The country’s going broke at a rapid rate

SA will go broke if it does not cut civil service salaries, social grant payments, government debt and other expenses, according to professor Jannie Rossouw.


Travel through the Sandton CBD on a Friday afternoon, marvelling at the steel and glass architectural masterpieces, the shiny red Ferraris and the perfect taste of barista-brewed cappuccino, and it is difficult to see much wrong with South Africa.

Listen to new finance minister Tito Mboweni and the joking, almost offhand, way in which he presents a budget which contains no major shocks, apart from a little bit of increased tax discomfort for the well-off, and the impression of essential well-being is reinforced.

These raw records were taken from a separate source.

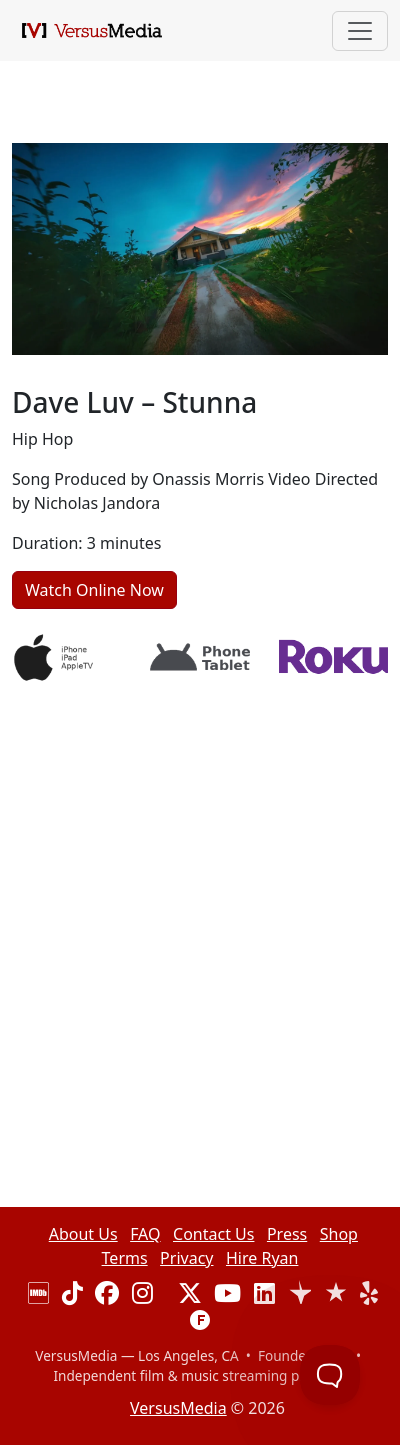 The height and width of the screenshot is (1445, 400). Describe the element at coordinates (145, 1234) in the screenshot. I see `FAQ` at that location. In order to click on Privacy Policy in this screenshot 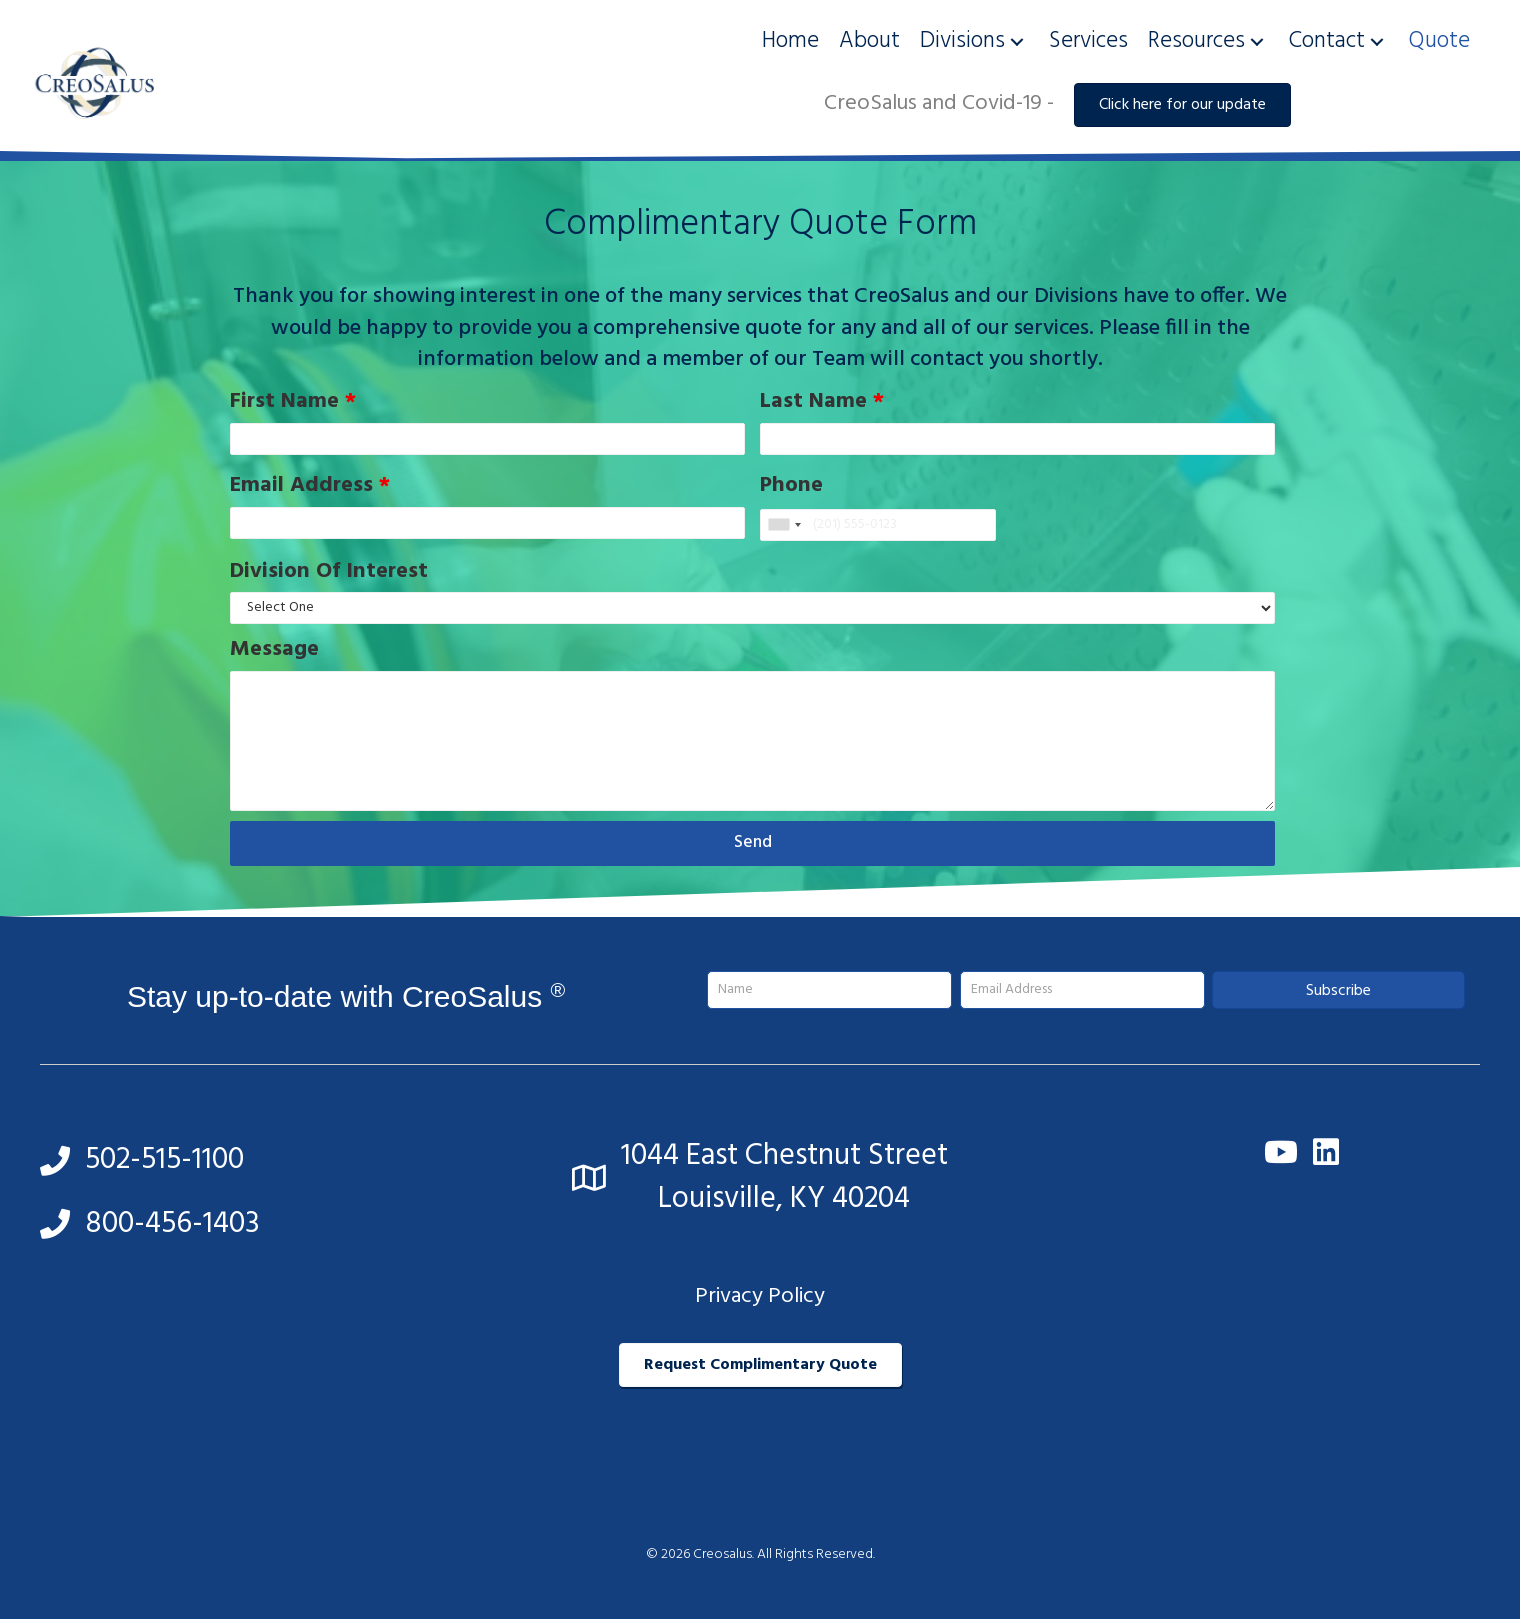, I will do `click(760, 1296)`.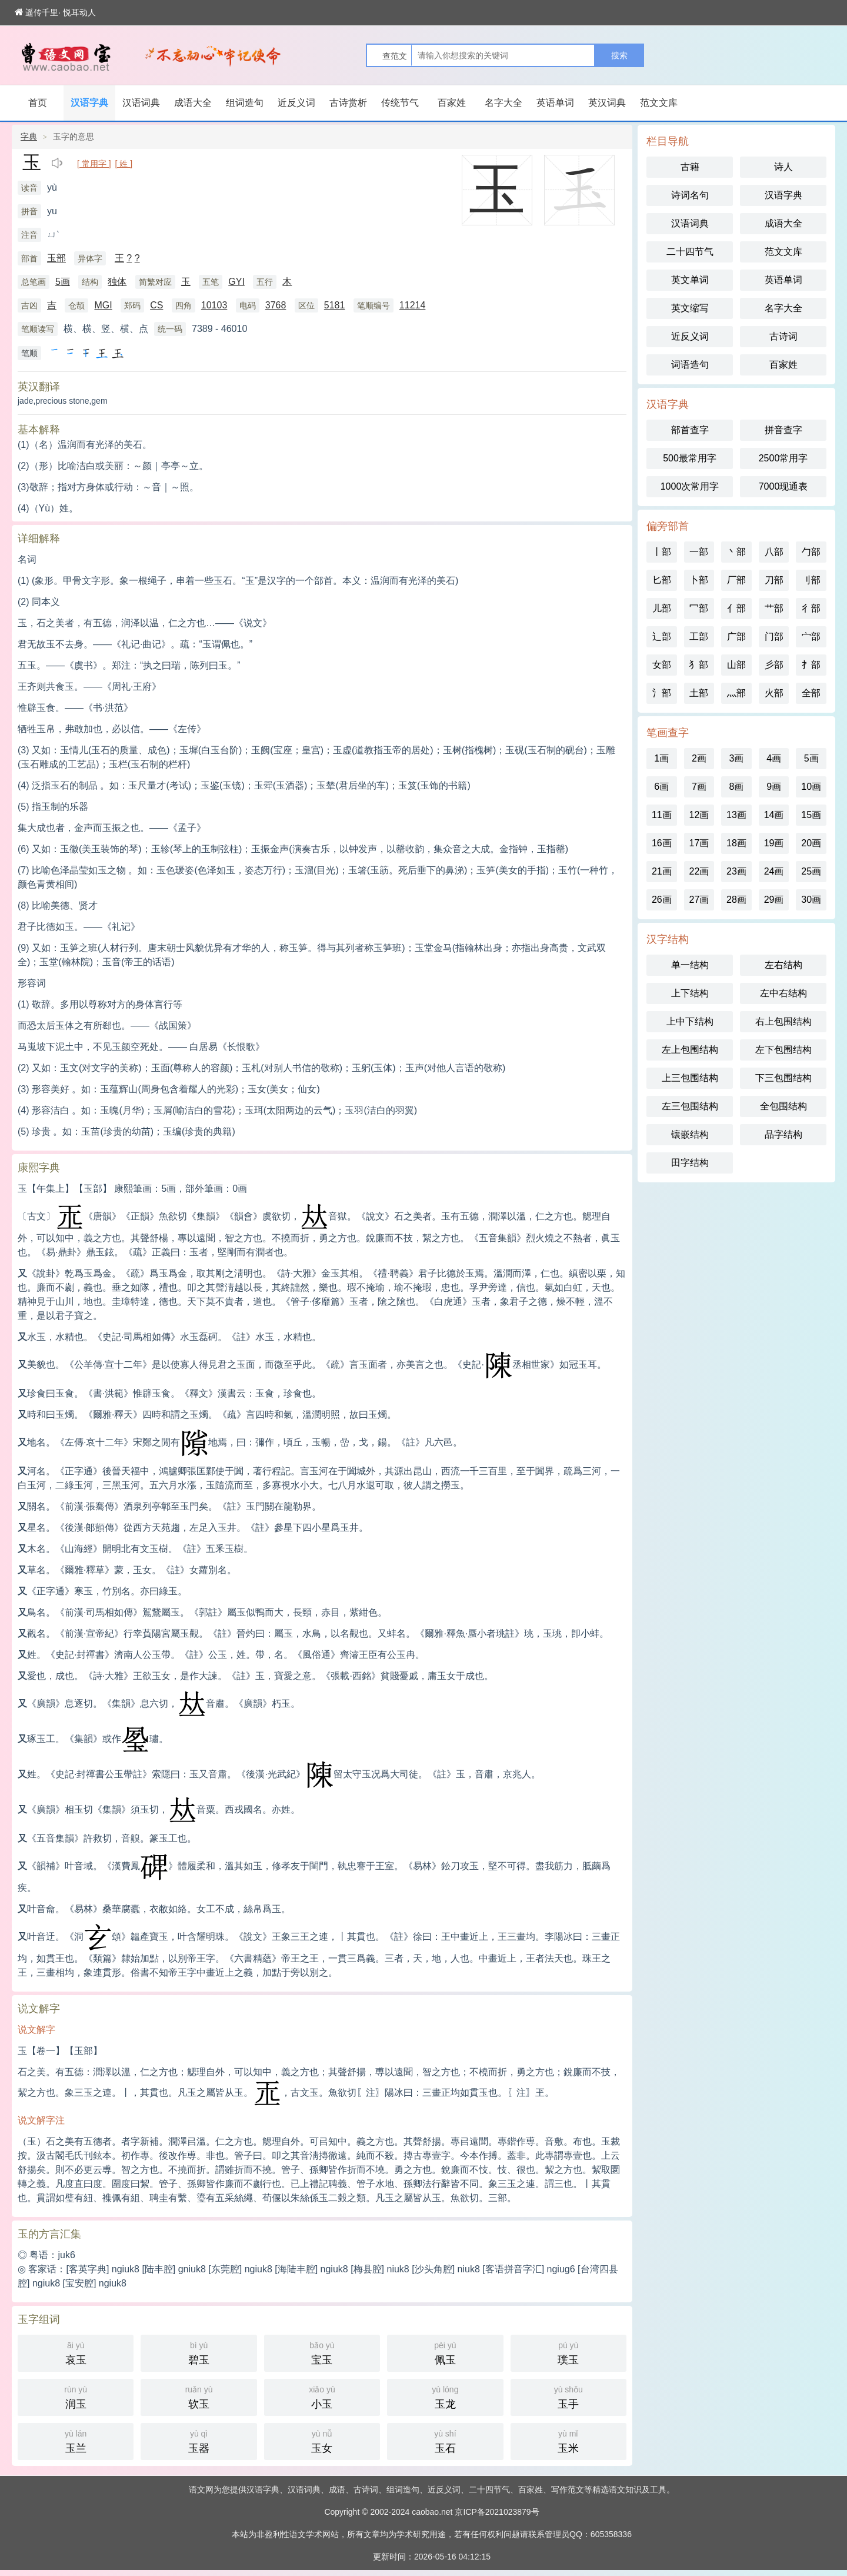  What do you see at coordinates (334, 305) in the screenshot?
I see `5181` at bounding box center [334, 305].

But are we kidding ourselves as a nation, and potential foreign investors? The Fiscal Cliff Study Group predicts South Africa will run out of money by 2042 if measures are not taken by the government. The head of the group, professor Jannie Rossouw, told parliament that the country’s economic position had declined significantly since last year’s budget.

He said SA will go broke if it does not cut civil service salaries, social grant payments, government debt and other expenses.

On the other hand, Free State University Professor Philippe Burger cautioned against such predictions, because they assume nothing will change.

Burger and other optimists believe that the Cyril Ramaphosa presidency – and its commitment to crack down on corruption and looting of government resources – could change the way the country has been running.

Yet, the inescapable reality is that if the sort of changes promised by Ramaphosa’s Thuma Mina are coming, they need to get here soon. The bottom line: government is spending far more than its revenue. Ordinary people call it going broke – no matter when it happens.